Sure, he may only have one film credit to his name, but this former baseball player turned Japanese schoolteacher has been an incredible force for good, both here in the States during his annual G-FEST sojourn (where he often serves as the de facto interpreter for the Japanese guests) and at home in Japan where he has been a physical fitness instructor, a tireless volunteer in the earthquake relief efforts, and an adviser to the national education board. This guy kinda rocks.
I spent the rest of the morning wandering around the rapidly disappearing art displays
And the dealer room
Watched the special guests meet, greet, tickle, fistbump, bow to, autograph and photograph with their fans
Sat in on Stan Hyde’s dissertation on Sonorama books, a neat childhood nostalgia item that not only had a plastic 45 rpm record version of several (abbreviated) kaiju films, but photos depicting how the monsters' strange physiognomy actually worked.
J.D. Lees had his annual “accountability” panel, where people could ask him questions about the convention and the magazine – I was amazed to learn that he does not actually assign articles for G-FAN, but that people just regularly contribute items that are of interest to them – but what most people seemed interested in was the notion of another G-Tour. In August 2011, 35 G-Fans from around the globe partook in a pilgrimage to Tokyo. In addition to an actual tour of Toho Studios – touching props and meeting the stars of numerous stars of these beloved films – the group also toured Japan, visiting many cultural touchstones and locations significant to kaiju fandom. (Lees’ day-by-day journal of their odyssey can be found in G-FAN #97). Obviously, this kind of adventure doesn’t happen every day (or even every year), but plans are afoot for a trip in either 2014 or 2015. Stay tuned.
As the sun slowly set on G-FEST XX, it was time for..KAIJU KONFESSIONS. Mr. Hyde had as long a weekend as I, so he certainly earned his "indefatigable" title as he led the time-honored G-FEST tradition of sing-a-long versions to dozens of ditties from or inspired by these grand, goofy films. In enthusiastic off-key fashion, we got environmentally conscious with Godzilla vs. the Smog Monster’s “Save the Earth,” kicked it Danish style with “Tivoli Nights” from Reptilicus, gyrated to MST3K's Gamera tunes, and took it home with a call and response version of Blue Oyster Cult’s eponymous “Godzilla.”
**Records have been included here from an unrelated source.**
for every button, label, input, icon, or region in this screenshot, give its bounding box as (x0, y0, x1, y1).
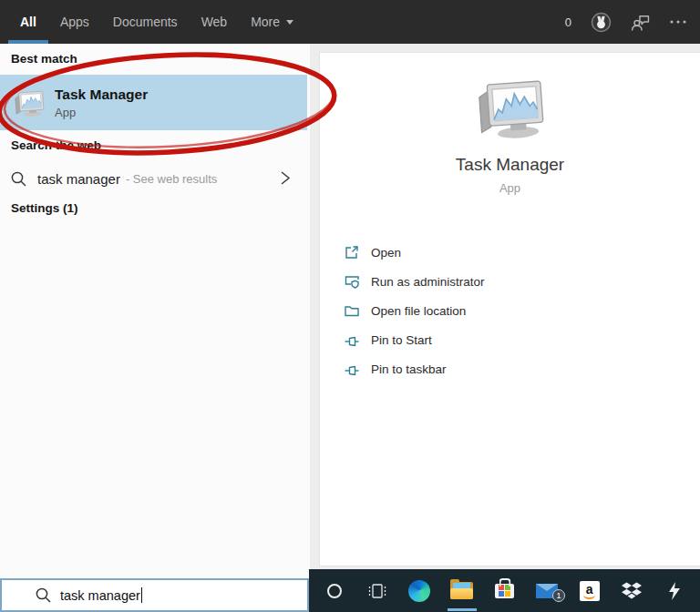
task-manager-icon (470, 75, 551, 140)
tab-all-label: All (20, 15, 36, 29)
taskbar-lightning-button[interactable] (654, 569, 696, 612)
taskbar-task-view-button[interactable] (356, 569, 399, 612)
search-web-header: Search the web (11, 138, 101, 152)
search-filter-bar: All Apps Documents Web More 0 (0, 0, 700, 44)
action-pin-to-start[interactable]: Pin to Start (344, 325, 700, 354)
taskbar-store-button[interactable] (483, 569, 526, 612)
ellipsis-icon[interactable] (669, 13, 687, 31)
tab-web[interactable]: Web (190, 0, 240, 44)
taskbar: 1 a (309, 569, 700, 612)
windows-search-flyout: All Apps Documents Web More 0 (0, 0, 700, 612)
task-manager-icon (12, 88, 46, 117)
tab-apps-label: Apps (60, 15, 89, 29)
web-hint: - See web results (126, 172, 217, 186)
search-input-value: task manager (60, 588, 140, 603)
taskbar-edge-button[interactable] (398, 569, 441, 612)
pin-icon (344, 332, 360, 348)
chevron-down-icon (286, 20, 293, 25)
preview-card: Task Manager App Open Run as a (319, 52, 700, 566)
tab-apps[interactable]: Apps (48, 0, 101, 44)
microsoft-store-icon (495, 584, 514, 598)
result-title: Task Manager (55, 87, 148, 103)
edge-icon (408, 580, 430, 602)
tab-web-label: Web (201, 15, 228, 29)
taskbar-mail-button[interactable]: 1 (526, 569, 569, 612)
web-query: task manager (37, 171, 120, 187)
amazon-smile (583, 595, 595, 599)
rewards-medal-icon[interactable] (591, 12, 612, 33)
preview-app-name: Task Manager (320, 155, 700, 175)
file-explorer-icon (450, 582, 473, 599)
best-match-header: Best match (11, 52, 77, 66)
action-label: Pin to taskbar (371, 362, 447, 376)
text-cursor (141, 587, 143, 603)
mail-notification-badge: 1 (552, 589, 565, 602)
task-view-icon (367, 582, 387, 600)
taskbar-file-explorer-button[interactable] (441, 569, 484, 612)
feedback-person-icon[interactable] (631, 13, 650, 32)
preview-app-type: App (320, 181, 700, 195)
tab-documents[interactable]: Documents (101, 0, 190, 44)
result-type: App (55, 106, 148, 119)
cortana-icon (327, 584, 342, 598)
preview-panel: Task Manager App Open Run as a (310, 44, 700, 569)
pin-icon (344, 361, 360, 377)
admin-shield-icon (344, 273, 360, 290)
action-open[interactable]: Open (344, 238, 700, 267)
action-label: Open file location (371, 304, 466, 318)
tab-documents-label: Documents (113, 15, 178, 29)
result-meta: Task Manager App (55, 87, 148, 119)
context-actions: Open Run as administrator Open file loca… (320, 238, 700, 383)
taskbar-dropbox-button[interactable] (611, 569, 654, 612)
dropbox-icon (621, 581, 643, 600)
mail-icon: 1 (536, 584, 558, 598)
active-app-indicator (448, 608, 477, 611)
filter-tabs: All Apps Documents Web More (0, 0, 305, 44)
taskbar-cortana-button[interactable] (314, 569, 356, 612)
action-label: Run as administrator (371, 275, 485, 289)
lightning-icon (667, 581, 682, 601)
topbar-actions: 0 (565, 0, 687, 44)
search-icon (10, 170, 27, 188)
rewards-count: 0 (565, 15, 571, 29)
web-search-suggestion[interactable]: task manager - See web results (0, 160, 310, 197)
search-results-panel: Best match Task Manager App Search the w… (0, 44, 310, 580)
action-label: Pin to Start (371, 333, 432, 347)
action-pin-to-taskbar[interactable]: Pin to taskbar (344, 354, 700, 383)
action-label: Open (371, 246, 401, 260)
folder-icon (344, 302, 360, 319)
search-input[interactable]: task manager (0, 578, 309, 612)
search-icon (35, 586, 52, 604)
action-run-as-administrator[interactable]: Run as administrator (344, 267, 700, 296)
amazon-icon: a (580, 581, 600, 601)
action-open-file-location[interactable]: Open file location (344, 296, 700, 325)
tab-all[interactable]: All (8, 0, 48, 44)
open-window-icon (344, 244, 360, 260)
tab-more[interactable]: More (239, 0, 305, 44)
settings-header: Settings (1) (11, 201, 78, 215)
tab-more-label: More (251, 15, 280, 29)
amazon-letter: a (586, 583, 593, 596)
chevron-right-icon[interactable] (279, 168, 292, 188)
best-match-result[interactable]: Task Manager App (0, 75, 307, 130)
taskbar-amazon-button[interactable]: a (568, 569, 611, 612)
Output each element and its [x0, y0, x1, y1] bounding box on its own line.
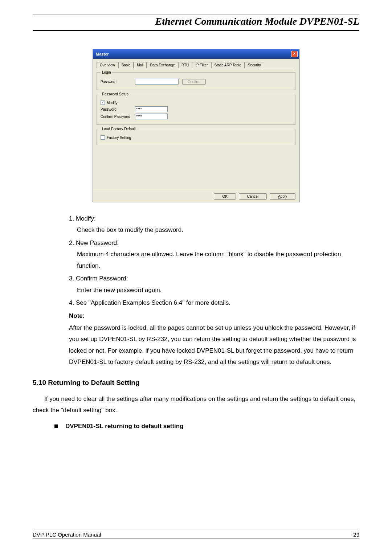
tab-mail[interactable]: Mail [134, 62, 147, 68]
modify-label: Modify [107, 101, 117, 105]
footer-left: DVP-PLC Operation Manual [33, 532, 101, 538]
item4-heading: 4. See "Application Examples Section 6.4… [69, 299, 230, 306]
new-password-label: Password [101, 107, 135, 111]
login-confirm-button[interactable]: Confirm [182, 79, 206, 85]
note-label: Note: [69, 310, 359, 321]
item1-heading: 1. Modify: [69, 215, 96, 222]
item1-desc: Check the box to modify the password. [69, 224, 359, 235]
confirm-password-label: Confirm Password [101, 115, 135, 119]
item3-heading: 3. Confirm Password: [69, 275, 128, 282]
tab-security[interactable]: Security [245, 62, 264, 68]
tab-rtu[interactable]: RTU [178, 62, 192, 68]
page-footer: DVP-PLC Operation Manual 29 [33, 530, 359, 539]
bullet-text: DVPEN01-SL returning to default setting [65, 423, 184, 430]
tab-static-arp[interactable]: Static ARP Table [211, 62, 245, 68]
new-password-input[interactable] [135, 106, 168, 112]
master-dialog: Master × Overview Basic Mail Data Exchan… [93, 49, 299, 202]
factory-label: Factory Setting [107, 136, 131, 140]
modify-checkbox[interactable]: ✓ [101, 100, 105, 105]
cancel-button[interactable]: Cancel [239, 193, 267, 200]
login-legend: Login [101, 70, 112, 74]
dialog-titlebar: Master × [93, 49, 299, 59]
bullet-item: DVPEN01-SL returning to default setting [54, 423, 359, 430]
page-header-title: Ethernet Communication Module DVPEN01-SL [33, 15, 359, 31]
login-group: Login Password Confirm [97, 70, 295, 90]
section-5-10-heading: 5.10 Returning to Default Setting [33, 379, 359, 387]
close-icon[interactable]: × [291, 51, 298, 57]
ok-button[interactable]: OK [214, 193, 236, 200]
instruction-list: 1. Modify: Check the box to modify the p… [33, 213, 359, 368]
login-password-input[interactable] [135, 79, 179, 85]
item2-desc: Maximum 4 characters are allowed. Leave … [69, 249, 359, 271]
dialog-title: Master [96, 52, 109, 56]
factory-legend: Load Factory Default [101, 127, 137, 131]
tab-ip-filter[interactable]: IP Filter [192, 62, 211, 68]
tab-basic[interactable]: Basic [118, 62, 134, 68]
factory-checkbox[interactable] [101, 135, 105, 140]
note-body: After the password is locked, all the pa… [69, 322, 359, 368]
item2-heading: 2. New Password: [69, 239, 119, 246]
tab-strip: Overview Basic Mail Data Exchange RTU IP… [97, 62, 295, 68]
tab-data-exchange[interactable]: Data Exchange [147, 62, 178, 68]
tab-overview[interactable]: Overview [97, 62, 118, 68]
section-5-10-para: If you need to clear all the settings af… [33, 393, 359, 416]
apply-button[interactable]: Apply [270, 193, 295, 200]
confirm-password-input[interactable] [135, 114, 168, 119]
password-setup-legend: Password Setup [101, 92, 130, 96]
login-password-label: Password [101, 80, 135, 84]
item3-desc: Enter the new password again. [69, 284, 359, 296]
factory-default-group: Load Factory Default Factory Setting [97, 127, 295, 145]
password-setup-group: Password Setup ✓ Modify Password Confirm… [97, 92, 295, 125]
dialog-button-row: OK Cancel Apply [93, 191, 299, 202]
footer-page-number: 29 [353, 532, 359, 538]
square-bullet-icon [54, 424, 58, 428]
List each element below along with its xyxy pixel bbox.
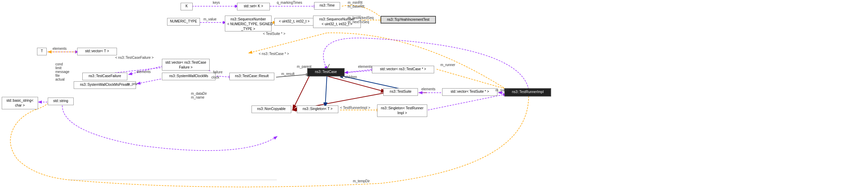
label-m-nexttxseq: m_nextTxSeq	[348, 20, 369, 24]
label-q-markingtimes: q_markingTimes	[277, 1, 302, 4]
node-T: T	[37, 48, 47, 55]
svg-line-23	[428, 94, 506, 110]
node-K: K	[181, 3, 193, 10]
node-ns3-testcase: ns3::TestCase	[307, 68, 345, 76]
label-elements-T: elements	[53, 47, 67, 51]
label-m-suites: m_suites	[495, 88, 509, 92]
diagram-container: K NUMERIC_TYPE std::set< K > ns3::Sequen…	[0, 0, 868, 192]
node-ns3-testcase-result: ns3::TestCase::Result	[229, 73, 274, 80]
label-m-parent: m_parent	[297, 65, 311, 68]
node-ns3-singleton-testrunnerimpl: ns3::Singleton< TestRunner Impl >	[377, 104, 427, 117]
label-actual: actual	[55, 77, 65, 81]
label-limit: limit	[55, 66, 62, 70]
label-m-name: m_name	[191, 95, 204, 99]
label-m-tempdir: m_tempDir	[353, 179, 370, 183]
node-ns3-noncopyable: ns3::NonCopyable	[252, 106, 291, 113]
label-ns3-testcase-ptr-tmpl: < ns3::TestCase * >	[259, 52, 289, 56]
label-failure: failure	[213, 70, 222, 74]
node-ns3-systemwallclockms: ns3::SystemWallClockMs	[162, 73, 216, 80]
node-std-vector-testsuite-ptr: std::vector< TestSuite * >	[442, 88, 497, 96]
node-NUMERIC_TYPE: NUMERIC_TYPE	[167, 18, 200, 26]
label-m-priv: m_priv	[127, 82, 137, 86]
node-std-string: std::string	[48, 98, 74, 105]
svg-line-21	[345, 69, 375, 73]
svg-line-5	[249, 33, 327, 53]
node-ns3-singleton-T: ns3::Singleton< T >	[297, 106, 338, 113]
node-std-vector-testcase-ptr: std::vector< ns3::TestCase * >	[372, 66, 434, 73]
node-ns3-time: ns3::Time	[314, 2, 340, 10]
label-message: message	[55, 70, 70, 74]
label-m-datadir: m_dataDir	[191, 92, 207, 95]
node-std-set-K: std::set< K >	[237, 3, 270, 10]
node-ns3-seqnum-numeric: ns3::SequenceNumber < NUMERIC_TYPE, SIGN…	[225, 16, 272, 31]
node-uint32-int32: < uint32_t, int32_t >	[274, 18, 314, 26]
node-ns3-testrunnerimpl: ns3::TestRunnerImpl	[504, 88, 551, 97]
label-m-result: m_result	[281, 72, 294, 76]
label-file: file	[55, 74, 60, 77]
label-elements-testsuite: elements	[421, 87, 436, 91]
node-ns3-testsuite: ns3::TestSuite	[383, 88, 418, 96]
node-ns3-testcasefailure: ns3::TestCaseFailure	[82, 73, 127, 80]
label-testrunnerimpl-tmpl: < TestRunnerImpl >	[340, 106, 370, 110]
label-m-runner: m_runner	[440, 63, 455, 67]
label-ns3-testcasefailure-tmpl: < ns3::TestCaseFailure >	[115, 56, 154, 60]
node-ns3-tcpyeah: ns3::TcpYeahIncrementTest	[381, 16, 436, 24]
label-cond: cond	[55, 62, 63, 66]
label-keys: keys	[213, 1, 220, 4]
label-elements-testcase: elements	[358, 65, 372, 68]
label-m-value: m_value	[203, 17, 217, 21]
label-m-children: m_children	[340, 75, 357, 79]
label-m-basertt: m_baseRtt	[348, 4, 364, 8]
node-std-basic-string: std::basic_string< char >	[2, 97, 38, 109]
label-m-lastackedseq: m_lastAckedSeq	[348, 16, 374, 20]
svg-line-9	[345, 70, 375, 73]
node-std-vector-testcasefailure: std::vector< ns3::TestCase Failure >	[162, 59, 210, 71]
svg-line-28	[325, 75, 327, 107]
label-testsuite-ptr: < TestSuite * >	[263, 32, 285, 36]
node-std-vector-T: std::vector< T >	[77, 48, 117, 55]
label-clock: clock	[211, 75, 219, 79]
node-ns3-systemwallclockms-private: ns3::SystemWallClockMsPrivate	[74, 81, 136, 89]
label-m-minrtt: m_minRtt	[348, 1, 363, 4]
arrows-svg	[0, 0, 868, 192]
svg-line-14	[293, 75, 310, 109]
label-elements-failure: elements	[137, 70, 151, 74]
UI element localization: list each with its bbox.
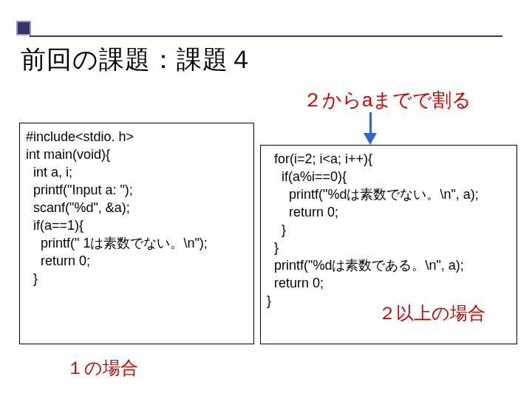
code-line: printf(" 1は素数でない。\n");: [26, 234, 248, 252]
caption-right: ２以上の場合: [378, 301, 485, 325]
code-line: return 0;: [267, 274, 511, 292]
slide-divider: [30, 35, 502, 37]
slide-title: 前回の課題：課題４: [21, 43, 254, 77]
code-line: for(i=2; i<a; i++){: [267, 150, 511, 168]
code-line: #include<stdio. h>: [26, 128, 248, 146]
caption-left: １の場合: [66, 356, 138, 380]
code-line: if(a==1){: [26, 216, 248, 234]
code-line: int a, i;: [26, 163, 248, 181]
code-line: }: [267, 239, 511, 256]
code-line: int main(void){: [26, 146, 248, 163]
slide-subtitle: ２からaまでで割る: [303, 87, 471, 113]
code-line: if(a%i==0){: [267, 168, 511, 185]
code-line: printf("%dは素数である。\n", a);: [267, 256, 511, 274]
code-line: printf("Input a: ");: [26, 181, 248, 199]
slide-bullet: [16, 21, 31, 35]
code-line: scanf("%d", &a);: [26, 199, 248, 216]
code-line: return 0;: [267, 203, 511, 221]
code-line: return 0;: [26, 252, 248, 270]
code-line: }: [267, 221, 511, 239]
code-line: printf("%dは素数でない。\n", a);: [267, 185, 511, 203]
code-block-left: #include<stdio. h> int main(void){ int a…: [19, 123, 254, 344]
arrow-icon: [362, 112, 384, 146]
code-line: }: [26, 270, 248, 287]
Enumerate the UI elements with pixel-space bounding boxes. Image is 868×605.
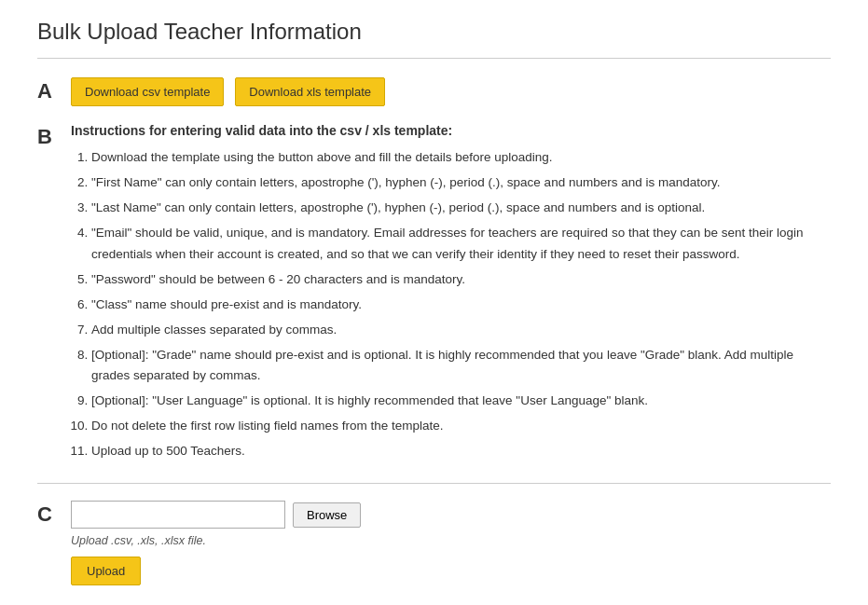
section-b: B Instructions for entering valid data i… bbox=[37, 123, 831, 466]
section-c-label: C bbox=[37, 501, 71, 527]
instruction-item-7: Add multiple classes separated by commas… bbox=[91, 320, 831, 341]
instruction-item-4: "Email" should be valid, unique, and is … bbox=[91, 223, 831, 266]
download-xls-button[interactable]: Download xls template bbox=[235, 77, 385, 106]
section-b-content: Instructions for entering valid data int… bbox=[71, 123, 831, 466]
section-b-label: B bbox=[37, 123, 71, 149]
section-a-content: Download csv template Download xls templ… bbox=[71, 77, 831, 106]
upload-row: Browse bbox=[71, 501, 831, 529]
section-divider bbox=[37, 483, 831, 484]
file-input[interactable] bbox=[71, 501, 285, 529]
instruction-item-10: Do not delete the first row listing fiel… bbox=[91, 416, 831, 437]
section-c: C Browse Upload .csv, .xls, .xlsx file. … bbox=[37, 501, 831, 585]
upload-hint: Upload .csv, .xls, .xlsx file. bbox=[71, 534, 831, 547]
title-divider bbox=[37, 58, 831, 59]
page-title: Bulk Upload Teacher Information bbox=[37, 19, 831, 45]
instructions-list: Download the template using the button a… bbox=[71, 147, 831, 462]
section-a: A Download csv template Download xls tem… bbox=[37, 77, 831, 106]
instruction-item-9: [Optional]: "User Language" is optional.… bbox=[91, 391, 831, 412]
browse-button[interactable]: Browse bbox=[293, 502, 361, 528]
instruction-item-1: Download the template using the button a… bbox=[91, 147, 831, 169]
instruction-item-8: [Optional]: "Grade" name should pre-exis… bbox=[91, 345, 831, 388]
download-csv-button[interactable]: Download csv template bbox=[71, 77, 224, 106]
instruction-item-5: "Password" should be between 6 - 20 char… bbox=[91, 269, 831, 291]
instruction-item-2: "First Name" can only contain letters, a… bbox=[91, 172, 831, 194]
section-c-content: Browse Upload .csv, .xls, .xlsx file. Up… bbox=[71, 501, 831, 585]
instruction-item-11: Upload up to 500 Teachers. bbox=[91, 441, 831, 462]
instruction-item-6: "Class" name should pre-exist and is man… bbox=[91, 295, 831, 316]
section-a-label: A bbox=[37, 77, 71, 103]
upload-button[interactable]: Upload bbox=[71, 557, 141, 585]
instructions-header: Instructions for entering valid data int… bbox=[71, 123, 831, 138]
instruction-item-3: "Last Name" can only contain letters, ap… bbox=[91, 198, 831, 219]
The irony is that you don’t actually have to confess anything at the time. It’s only later that you have to admit that:
Many thanks to everyone who made this year’s G-FEST what it was. It will be interesting to see what effect the new Legendary Pictures Godzilla has on the convention next May. If it’s a hit, there might be a huge new influx of new fans...which could create a more crowded venue and a rift between “classic” kaiju fans and a wave of folks for whom 2014’s monster pic might be their first exposure to the Big G. I’ll admit, I’d like the show to stay the small, tight-knit family affair that it currently is. G-FEST has heart. It has personality. It comes from a place of true fandom as opposed to commerce. Nobody wants that to change, but with the show’s popularity growing every year (attendance was up 20% from 2012 alone), growing pains are undoubtedly in order. Even so, as in all things, we have the power to create the world we want, and hopefully G-Fans will continue to create the G-FEST they deserve.
|JD & AC|
Sayonara for now! See you next year.